浪子倒是没有注意这边儿,他的眼睛一直在盯着砂锅里看着。
我瞅了瞅浪子,发现他的眼睛一直在盯着锅里看。
忍不住也转过去看。
这个时候才发现放在锅里的那条小鱼不知道什么时候不见了。
反倒是一锅水都变成了黑褐色。
我一愣,忍不住就问了一句:“这是怎么回事?”
浪子抬起头,悠悠的朝着我看了一眼,接着说道:“巫蛊术。”
我一惊:“你的意思是有人在这个鱼腹中下了蛊毒?”
浪子点点头说:“当时我看到他肚子上的样子就觉得有点不太对劲,就算是一条成了精的鱼,他的肚子里的鱼籽也成精了的话,他们要杀人的方式也不会是这样的,鱼就算是成了精,他的智商还是鱼。”

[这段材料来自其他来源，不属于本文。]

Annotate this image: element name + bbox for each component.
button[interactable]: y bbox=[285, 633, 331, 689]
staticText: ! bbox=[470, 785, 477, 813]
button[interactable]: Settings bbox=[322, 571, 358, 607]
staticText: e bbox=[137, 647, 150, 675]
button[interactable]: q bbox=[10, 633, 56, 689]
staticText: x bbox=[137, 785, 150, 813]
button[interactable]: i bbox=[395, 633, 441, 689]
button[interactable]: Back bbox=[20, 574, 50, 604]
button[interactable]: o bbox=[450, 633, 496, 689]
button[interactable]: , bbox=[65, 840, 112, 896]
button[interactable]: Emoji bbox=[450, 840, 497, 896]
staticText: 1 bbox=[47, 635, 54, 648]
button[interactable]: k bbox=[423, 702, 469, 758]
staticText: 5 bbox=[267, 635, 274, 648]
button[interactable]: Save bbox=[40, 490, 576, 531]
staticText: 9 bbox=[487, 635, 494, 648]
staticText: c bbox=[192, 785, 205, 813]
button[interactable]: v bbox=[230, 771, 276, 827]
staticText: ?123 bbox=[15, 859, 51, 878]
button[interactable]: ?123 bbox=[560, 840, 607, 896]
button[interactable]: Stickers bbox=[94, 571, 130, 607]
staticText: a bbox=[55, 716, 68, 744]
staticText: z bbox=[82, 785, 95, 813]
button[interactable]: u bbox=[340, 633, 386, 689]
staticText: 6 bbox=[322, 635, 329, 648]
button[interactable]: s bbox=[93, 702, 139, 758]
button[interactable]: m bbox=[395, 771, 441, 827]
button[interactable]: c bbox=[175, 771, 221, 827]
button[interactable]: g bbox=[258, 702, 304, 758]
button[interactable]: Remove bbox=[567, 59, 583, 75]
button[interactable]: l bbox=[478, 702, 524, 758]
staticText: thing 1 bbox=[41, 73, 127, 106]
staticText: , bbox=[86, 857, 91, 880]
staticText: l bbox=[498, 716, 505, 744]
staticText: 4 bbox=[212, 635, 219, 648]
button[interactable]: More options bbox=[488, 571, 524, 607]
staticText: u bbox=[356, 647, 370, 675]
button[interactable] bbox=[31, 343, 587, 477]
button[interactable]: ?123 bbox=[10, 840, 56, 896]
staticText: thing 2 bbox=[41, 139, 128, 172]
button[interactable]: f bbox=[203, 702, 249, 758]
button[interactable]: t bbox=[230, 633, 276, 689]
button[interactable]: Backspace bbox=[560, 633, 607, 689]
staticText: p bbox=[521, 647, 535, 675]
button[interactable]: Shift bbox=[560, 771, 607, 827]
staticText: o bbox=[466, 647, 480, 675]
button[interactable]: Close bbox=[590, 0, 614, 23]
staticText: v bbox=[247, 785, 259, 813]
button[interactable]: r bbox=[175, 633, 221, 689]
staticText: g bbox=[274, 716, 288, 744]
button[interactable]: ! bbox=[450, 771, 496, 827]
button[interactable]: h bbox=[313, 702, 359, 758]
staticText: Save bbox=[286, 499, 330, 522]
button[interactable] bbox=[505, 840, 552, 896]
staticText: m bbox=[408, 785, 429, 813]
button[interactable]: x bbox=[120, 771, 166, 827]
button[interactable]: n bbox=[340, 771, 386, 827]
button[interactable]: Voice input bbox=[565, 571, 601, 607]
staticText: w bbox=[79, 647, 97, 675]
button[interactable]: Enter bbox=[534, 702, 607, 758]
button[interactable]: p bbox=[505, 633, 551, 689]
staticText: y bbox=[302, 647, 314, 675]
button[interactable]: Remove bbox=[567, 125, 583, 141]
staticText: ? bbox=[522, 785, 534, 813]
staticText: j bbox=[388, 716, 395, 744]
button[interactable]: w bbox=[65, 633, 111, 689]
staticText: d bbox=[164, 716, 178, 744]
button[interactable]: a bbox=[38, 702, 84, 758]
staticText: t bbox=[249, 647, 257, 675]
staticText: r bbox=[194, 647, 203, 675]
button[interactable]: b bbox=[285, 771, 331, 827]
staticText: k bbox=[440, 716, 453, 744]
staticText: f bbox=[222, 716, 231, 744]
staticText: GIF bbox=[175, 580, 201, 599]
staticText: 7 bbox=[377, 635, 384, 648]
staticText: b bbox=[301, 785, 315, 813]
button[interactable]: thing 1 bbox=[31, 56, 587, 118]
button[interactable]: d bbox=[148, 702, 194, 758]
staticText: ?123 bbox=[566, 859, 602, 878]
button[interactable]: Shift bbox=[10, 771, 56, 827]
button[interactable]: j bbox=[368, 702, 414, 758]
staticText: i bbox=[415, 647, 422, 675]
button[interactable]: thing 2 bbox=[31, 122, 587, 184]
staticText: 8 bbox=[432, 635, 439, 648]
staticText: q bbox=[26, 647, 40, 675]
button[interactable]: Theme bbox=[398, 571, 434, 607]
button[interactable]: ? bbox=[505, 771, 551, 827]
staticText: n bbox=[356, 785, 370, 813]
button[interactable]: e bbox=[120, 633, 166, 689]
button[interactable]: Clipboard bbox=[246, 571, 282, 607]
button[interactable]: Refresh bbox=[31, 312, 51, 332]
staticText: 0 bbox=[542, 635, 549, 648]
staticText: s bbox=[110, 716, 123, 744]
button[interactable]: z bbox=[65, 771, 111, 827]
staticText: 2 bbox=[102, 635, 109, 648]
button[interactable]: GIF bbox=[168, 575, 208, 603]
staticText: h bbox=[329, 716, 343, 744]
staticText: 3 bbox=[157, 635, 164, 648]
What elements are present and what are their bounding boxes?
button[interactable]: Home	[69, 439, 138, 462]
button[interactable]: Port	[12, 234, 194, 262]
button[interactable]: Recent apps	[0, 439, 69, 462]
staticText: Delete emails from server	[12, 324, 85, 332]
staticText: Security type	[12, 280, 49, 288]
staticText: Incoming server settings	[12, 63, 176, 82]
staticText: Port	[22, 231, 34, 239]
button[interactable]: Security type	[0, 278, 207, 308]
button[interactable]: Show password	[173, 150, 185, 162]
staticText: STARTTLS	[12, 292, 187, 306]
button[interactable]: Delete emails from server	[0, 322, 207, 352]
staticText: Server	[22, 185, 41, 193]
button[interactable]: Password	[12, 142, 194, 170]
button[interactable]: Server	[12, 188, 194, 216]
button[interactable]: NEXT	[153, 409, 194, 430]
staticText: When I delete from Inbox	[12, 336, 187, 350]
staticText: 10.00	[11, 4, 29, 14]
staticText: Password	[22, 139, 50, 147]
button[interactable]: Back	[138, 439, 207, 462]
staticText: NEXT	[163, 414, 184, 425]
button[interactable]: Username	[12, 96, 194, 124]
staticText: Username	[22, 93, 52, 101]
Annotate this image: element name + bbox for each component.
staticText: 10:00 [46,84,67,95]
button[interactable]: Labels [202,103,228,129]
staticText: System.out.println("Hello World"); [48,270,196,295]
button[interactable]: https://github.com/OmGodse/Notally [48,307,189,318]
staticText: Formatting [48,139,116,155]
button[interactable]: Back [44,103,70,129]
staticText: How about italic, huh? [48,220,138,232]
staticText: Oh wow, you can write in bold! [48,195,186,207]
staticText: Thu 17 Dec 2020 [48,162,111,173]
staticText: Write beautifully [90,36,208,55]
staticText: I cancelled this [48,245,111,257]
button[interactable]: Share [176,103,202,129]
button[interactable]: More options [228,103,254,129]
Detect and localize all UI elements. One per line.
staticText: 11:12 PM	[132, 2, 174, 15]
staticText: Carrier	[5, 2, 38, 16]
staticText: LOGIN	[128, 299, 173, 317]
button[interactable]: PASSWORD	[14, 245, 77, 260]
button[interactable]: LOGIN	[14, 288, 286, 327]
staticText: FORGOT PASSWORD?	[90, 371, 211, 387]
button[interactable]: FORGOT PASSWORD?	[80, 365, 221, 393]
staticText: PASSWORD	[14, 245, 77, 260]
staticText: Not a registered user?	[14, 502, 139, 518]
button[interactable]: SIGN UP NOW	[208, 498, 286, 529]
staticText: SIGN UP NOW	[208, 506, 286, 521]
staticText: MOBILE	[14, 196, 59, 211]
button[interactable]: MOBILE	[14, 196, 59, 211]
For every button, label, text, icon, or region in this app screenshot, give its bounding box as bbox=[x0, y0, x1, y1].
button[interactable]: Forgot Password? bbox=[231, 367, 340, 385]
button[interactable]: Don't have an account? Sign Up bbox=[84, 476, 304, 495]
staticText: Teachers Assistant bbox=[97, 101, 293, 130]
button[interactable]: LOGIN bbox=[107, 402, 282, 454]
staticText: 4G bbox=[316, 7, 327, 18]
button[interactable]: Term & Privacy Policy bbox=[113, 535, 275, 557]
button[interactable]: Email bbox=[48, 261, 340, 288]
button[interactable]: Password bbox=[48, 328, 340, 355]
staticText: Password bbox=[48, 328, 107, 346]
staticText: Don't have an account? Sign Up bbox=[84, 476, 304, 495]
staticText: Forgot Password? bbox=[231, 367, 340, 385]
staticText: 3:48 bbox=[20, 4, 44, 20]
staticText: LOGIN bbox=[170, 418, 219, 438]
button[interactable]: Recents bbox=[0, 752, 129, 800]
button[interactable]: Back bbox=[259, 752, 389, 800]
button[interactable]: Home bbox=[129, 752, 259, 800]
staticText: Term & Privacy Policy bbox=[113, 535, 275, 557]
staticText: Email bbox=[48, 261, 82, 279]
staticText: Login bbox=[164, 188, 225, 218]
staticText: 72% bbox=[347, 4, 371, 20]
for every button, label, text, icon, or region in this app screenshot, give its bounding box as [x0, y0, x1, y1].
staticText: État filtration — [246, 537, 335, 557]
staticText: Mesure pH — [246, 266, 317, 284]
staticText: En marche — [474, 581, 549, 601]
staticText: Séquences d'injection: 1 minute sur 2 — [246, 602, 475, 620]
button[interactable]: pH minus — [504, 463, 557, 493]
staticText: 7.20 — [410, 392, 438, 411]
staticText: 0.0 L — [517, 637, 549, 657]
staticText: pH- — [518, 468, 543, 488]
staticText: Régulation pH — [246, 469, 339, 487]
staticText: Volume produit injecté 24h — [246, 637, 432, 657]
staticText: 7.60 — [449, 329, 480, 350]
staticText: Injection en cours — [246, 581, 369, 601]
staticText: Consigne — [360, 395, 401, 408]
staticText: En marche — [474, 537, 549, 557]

这一点我知道,鱼的记忆实际上只有半分钟,这样的话,一条鱼很难成精,因为鱼本身就没有慧根,他们的痛苦也只是暂时性的。
所谓的鱼精,鱼精其实只是传言中的一种罢了,如果说老虎狮子成精了,蟒蛇成精了这还有可能。
就像是一只蝎子一样,蝎子根本没有记忆,就算是活了一千年一万年,它也只知道吃,根本就不可能成精,更别说去折磨一个人了。
可是我有一点觉得很奇怪,如果这条鱼没有问题,它的鱼籽又是怎么会事儿?
浪子眯着眼睛好想在想什么。
一旁的男人看到我们两个人都不说话,一下子急了,他肯定疼的很厉害,抓起止疼药,甚至开始给自己注射镇定剂。
浪子也没拦着。
男人好不容易才止住了疼痛,就赶紧问我们是怎么回事。
浪子回头朝着他看了一眼,便问道:“你再仔细想想当时那个女人有没有还说过别的?”
男人仔细的想,看他痛苦的表情,好像怎么想也就是那些事儿,就是想不到了女人还说什么了。
既然这样,我们也就不逼他了。
现在最重要的是先把他身上的那些蛊毒先排出去,否则数万条小鱼就会钻破他的肚子,让他变成一个马蜂窝。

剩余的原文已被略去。